Now I have a craving to visit a Nigerian restaurant — we have some, but they’re all concentrated in the Twin Cities, and we’re kind of snowbound out here right now. When the thaw comes!

Comments

  1. says

    No, lutefisk (or Cod a la Drano) isn’t that bad. IT’S WORSE. Seriously, it is an abomination worse than anything Lovecraft ever dreamed of in his worst nightmares. Lye isn’t a cooking ingredient, have you ever read the MSDS for the damn stuff? It’s used for opening clogged drains and stripping paint for jeebus sake.

  2. says

    Lutefisk is nothing but a way to make fish that has been dried rock hard edible. You’ve got your dried fish that you’ve stockpiled for the winter, and it’s now got the solidity of a hunk of plywood, and in order to eat it, you soak it in a caustic mixture of lye and then wash all the lye out (important step). Then, instead of inedible slabs, you’ve got a fish-flavored gelatinous blob of protein.

    That’s utter nonsense. Lye is totally unnecessary (and, indeed, some would argue counterproductive) to make salted cod edible. All you need to do is soak the fish for about 24 hours making sure that you change the water a few times. That’s the way the rest of the world does it and it works well in dishes like bacalao a la vizaína in Spain, ackee and saltfish in Jamaica, the various bacalao in Brazil, etc..

    The flavor hasn’t really changed, but the texture is radically different and unexpected for fish, which is where most of the objections to it come from.

    The texture becomes gelatinous like and the color changes from off white to a translucent, pure white. However, it’s not true that the flavor does not change. Cod is not a flavorful fish to begin with. The lye treatment finishes off what little flavor it ever had. Despite the fact that you can smell lutefisk being heated, it only has the vaguest memory of a hint of having once possessed a flavor. Lutefisk is, basically, an unflavored gelatin like food stuff. Serve it with butter and it tastes like butter, serve it with a white sauce and it tastes like a white sauce, etc..

  3. Snarki, child of Loki says

    “Lutefisk is, basically, an unflavored gelatin like food stuff. Serve it with butter and it tastes like butter, serve it with a white sauce and it tastes like a white sauce, etc..”

    So, serve it with garlic, toss out the lutefisk and eat the garlic?

    Sounds like a plan.

  4. says

    Also, when it’s served correctly, you can think of it more as a fish-flavored hunk of butter.

    And it’s not hakarl or surströmming.

  5. a_ray_in_dilbert_space says

    Having eaten some of these stews in West Africa, I can attest to their being quite good. Usually, they are served with rice, corn mush or pounded yams (think really sticky mashed potatoes)–and it is ALWAYS eaten with the hands.

  6. cartomancer says

    I’m sold on gelatinous blob of protein, but the “tastes of fish” bit gets a definite no from me.

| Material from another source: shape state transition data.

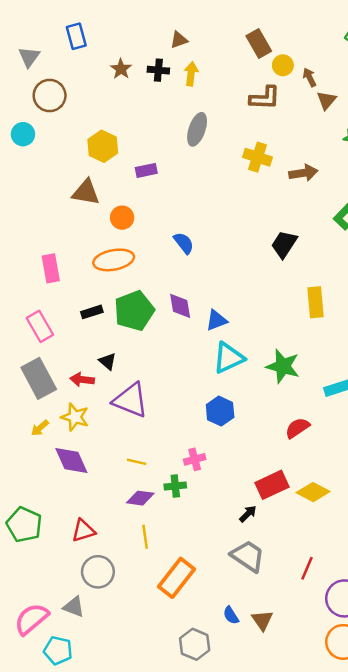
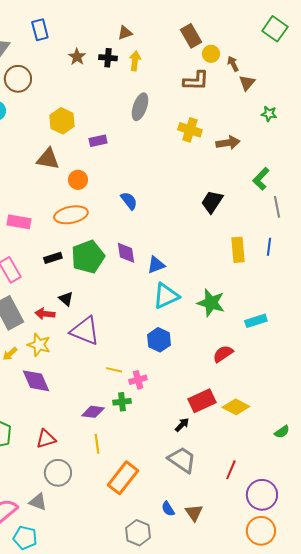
pink rectangle: (51, 268) -> (19, 222), turned -70
yellow line: (137, 462) -> (114, 370), moved

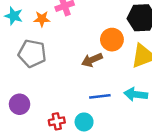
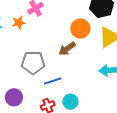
gray pentagon: (32, 53) -> (33, 63), moved
blue line: (100, 96) -> (53, 81), moved

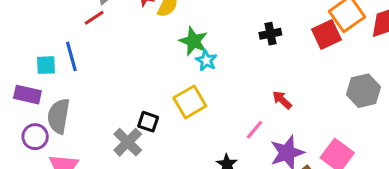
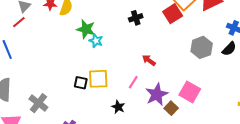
yellow square: (190, 102) -> (98, 79), moved, turned 35
black square: (148, 122) -> (81, 83), moved
gray cross: (128, 142) -> (38, 103), moved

    If god had intended us to eat fish then he would a) have existed, b) have made it taste nice, and c) not put it underwater where humans can’t breathe. That’s a clue right there.

  7. rabbitbrush says

    A friend grew up in the Ballard part of Seattle, which is where her grandparents had immigrated to from Norway at the turn of the last century. She said they ate lutefisk often. Her grandmother soaked the dried cod in the requisite lye solution, but then had the brilliant way of rinsing it by putting the lye-soaked fish in the toilet tank. Every time the toilet was flushed, it rinsed the fish. No additional wasted water! So frugal! So aromatic!

  8. rabbitbrush says

    Come to think of it, her grandmother may not have used lye to loosen up that dried cod, but just used the water in the toilet tank to soak and rinse it, all at the same time. Seems like a clever way to deal with it.

  9. Jazzlet says

    Andrea if you haven’t tasted any Nigerian dishes using stockfish you simply can’t know that.